I have a column 'Gender' inside a synthetic dataframe with value_counts that look like this:

df['Gender'].value_counts()

    male       42758
    female     27170
    other      27060
    unknown     6849
    0            724
    Name: Gender, dtype: int64

I am preprocessing this dataset for linear regression. Does it make sense to club '0' and 'unknown' together and replace their occurrences with 'male', since 'male' is the most frequently occurring value?

  • 1
    Essentially replacing with the mode. Yes, it makes sense – yatu Dec 12 '19 at 14:38
  • If you want to be extra cautious, do you know when observations are unknown? Is it random or is it caused by something? is it more likely that females end as unknowns? Sometimes it might be better to leave them as a separate category, but *most* times replacing with the mode might be enough. – Juan C Dec 12 '19 at 14:40
  • It really depends on your population. If you replace them with `male`, then you have roughly three quarters of males.

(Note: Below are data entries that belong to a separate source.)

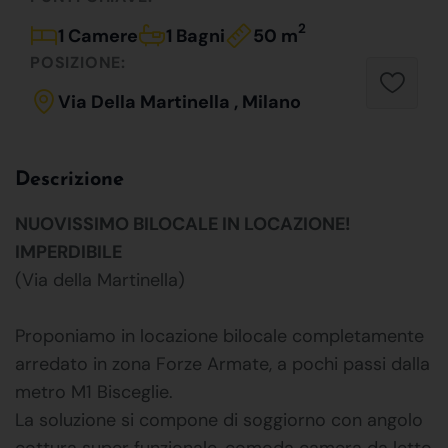
2
1 Camere
1 Bagni
50 m
POSIZIONE:
Via Della Martinella , Milano
Descrizione
NUOVISSIMO BILOCALE IN LOCAZIONE!
IMPERDIBILE
(Via della Martinella)
Proponiamo in locazione bilocale completamente
arredato in zona Forze Armate, a pochi passi dalla
metro M1 Bisceglie.
La soluzione si compone di soggiorno con angolo
cottura super funzionale, comoda camera da letto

Do you expect that in a general population? – Quang Hoang Dec 12 '19 at 14:43
  • https://datascience.stackexchange.com/questions/39058/dealing-with-nan-missing-values-for-logistic-regression-best-practices – PV8 Dec 12 '19 at 15:15
  • https://stackoverflow.com/questions/33113947/using-scikit-learn-sklearn-how-to-handle-missing-data-for-linear-regression – PV8 Dec 12 '19 at 15:15
  • The model will underfit if you club to the male category – Saniya Parveez May 27 '20 at 08:58

1 Answers1

0
  • you can drop those rows as them count is very low compared to other levels of this column.
  • another solution is to remove then values and fillna using the median, mode or nearest value from other rows.